Material provided:
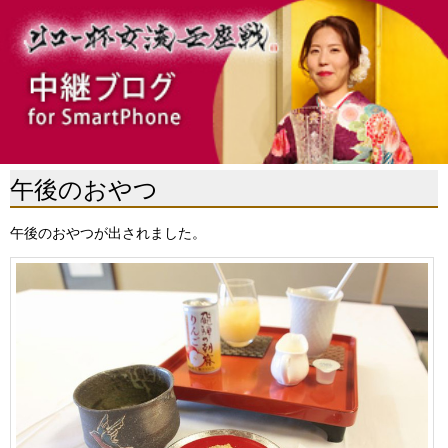
午後のおやつ
午後のおやつが出されました。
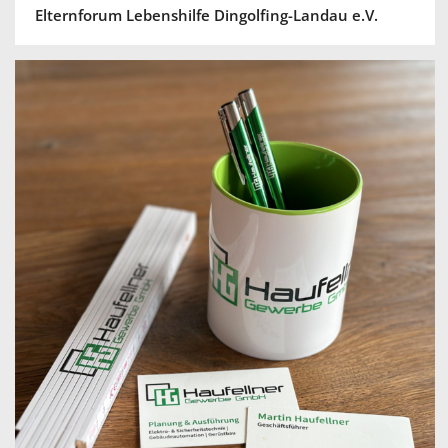
Elternforum Lebenshilfe Dingolfing-Landau e.V.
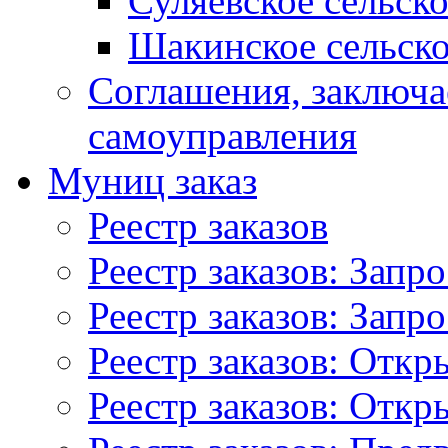
Суляевское сельск
Шакинское сельско
Соглашения, заключ
самоуправления
Муниц заказ
Реестр заказов
Реестр заказов: Запр
Реестр заказов: Запр
Реестр заказов: Отк
Реестр заказов: Отк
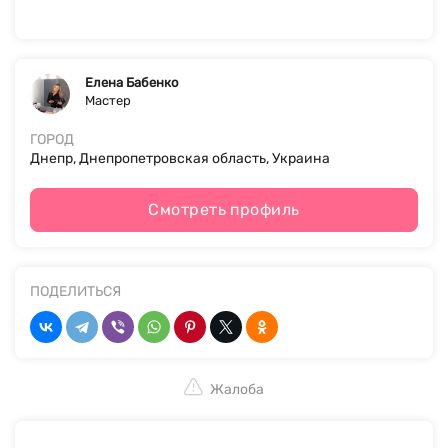
Елена Бабенко
Мастер
ГОРОД
Днепр, Днепропетровская область, Украина
Смотреть профиль
ПОДЕЛИТЬСЯ
Жалоба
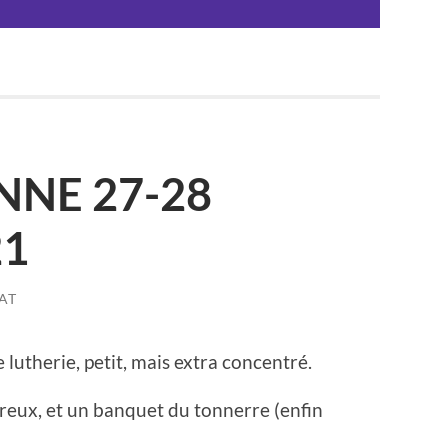
NNE 27-28
21
AT
 lutherie, petit, mais extra concentré.
reux, et un banquet du tonnerre (enfin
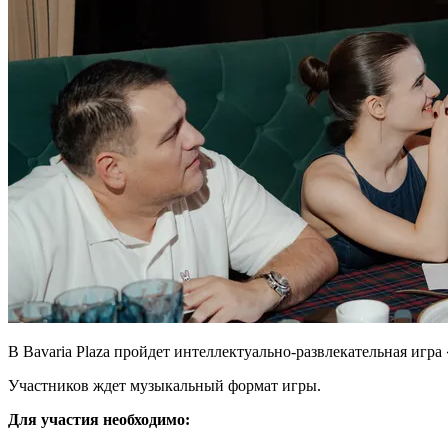
В Bavaria Plaza пройдет интеллектуально-развлекательная игра «
Участников ждет музыкальный формат игры.
Для участия необходимо:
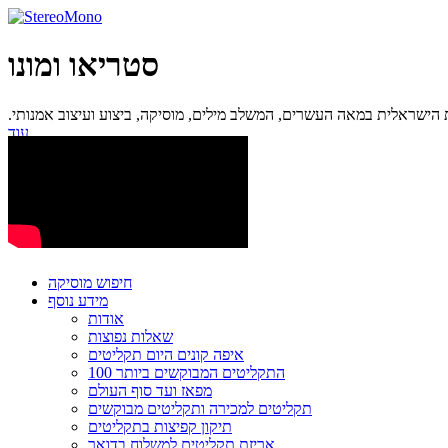
סטריאו ומונו
ישראלית במאה העשרים, המשלב מילים, מוסיקה, ביצוע ועיצוב אמנותי.
עוד...
חיפוש מוסיקה
מידע נוסף
אודות
שאלות נפוצות
איפה קונים היום תקליטים
100 התקליטים המבוקשים ביותר
מפאז ועד סוף העולם
תקליטים למכירה ותקליטים מבוקשים
תיקון קפיצות בתקליטים
אריזת תקליטים למשלוח בדואר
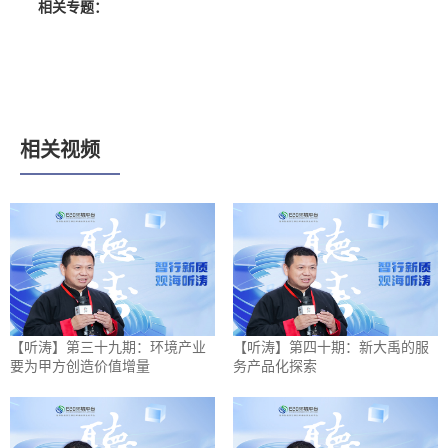
相关专题：
相关视频
【听涛】第三十九期：环境产业
【听涛】第四十期：新大禹的服
要为甲方创造价值增量
务产品化探索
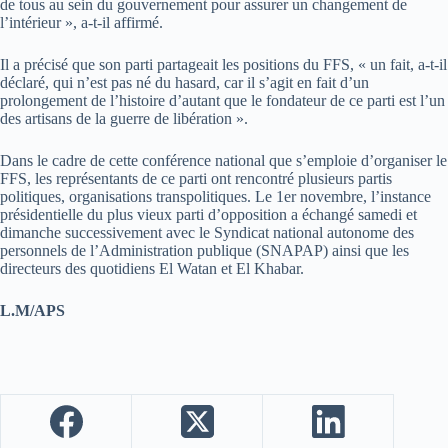
de tous au sein du gouvernement pour assurer un changement de
l’intérieur », a-t-il affirmé.
Il a précisé que son parti partageait les positions du FFS, « un fait, a-t-il
déclaré, qui n’est pas né du hasard, car il s’agit en fait d’un
prolongement de l’histoire d’autant que le fondateur de ce parti est l’un
des artisans de la guerre de libération ».
Dans le cadre de cette conférence national que s’emploie d’organiser le
FFS, les représentants de ce parti ont rencontré plusieurs partis
politiques, organisations transpolitiques. Le 1er novembre, l’instance
présidentielle du plus vieux parti d’opposition a échangé samedi et
dimanche successivement avec le Syndicat national autonome des
personnels de l’Administration publique (SNAPAP) ainsi que les
directeurs des quotidiens El Watan et El Khabar.
L.M/APS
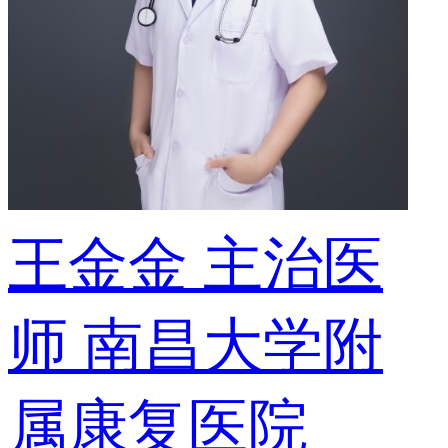
王金金
主治医
师
南昌大学附
属康复医院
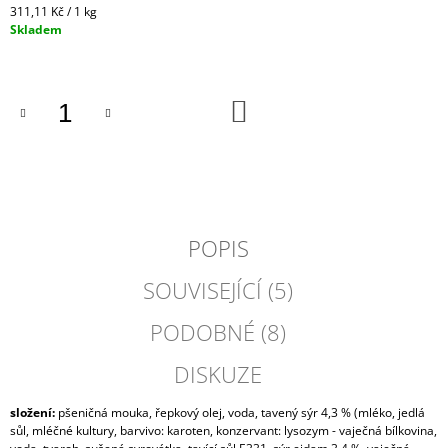
Měrná
311,11 Kč / 1 kg
J
cena:
Skladem
E
M
E
DO
KOŠÍKU
FRIZZANTE
NUDE
ROSÉ
NO
FILTER,
ZANOTTO,
ITÁLIE
POPIS
379
Kč
SOUVISEJÍCÍ (5)
PODOBNÉ (8)
DISKUZE
složení:
pšeničná mouka, řepkový olej, voda, tavený sýr 4,3 % (mléko, jedlá
sůl, mléčné kultury, barvivo: karoten, konzervant: lysozym - vaječná bílkovina,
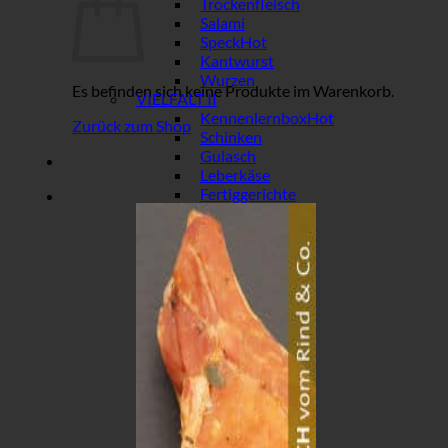
Trockenfleisch
Salami
Speck
Kantwurst
Wurzen
Es befinden sich keine Produkte im Warenkorb.
VIELFALT II
Kennenlernbox
Zurück zum Shop
Schinken
Gulasch
Leberkäse
Fertiggerichte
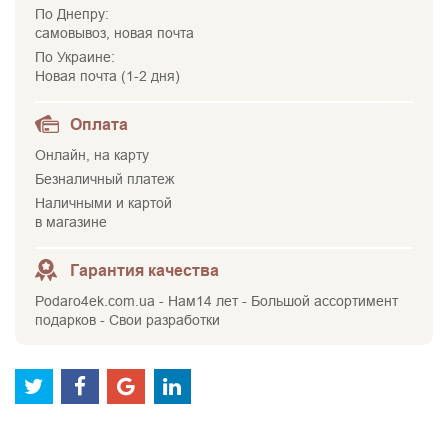
По Днепру:
самовывоз, новая почта
По Украине:
Новая почта (1-2 дня)
Оплата
Онлайн, на карту
Безналичный платеж
Наличными и картой
в магазине
Гарантия качества
Podaro4ek.com.ua - Нам14 лет - Большой ассортимент
подарков - Свои разработки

Your task:
Go through the records above and copy each line where "почта" is found.

Exercise result:
самовывоз, новая почта
Новая почта (1-2 дня)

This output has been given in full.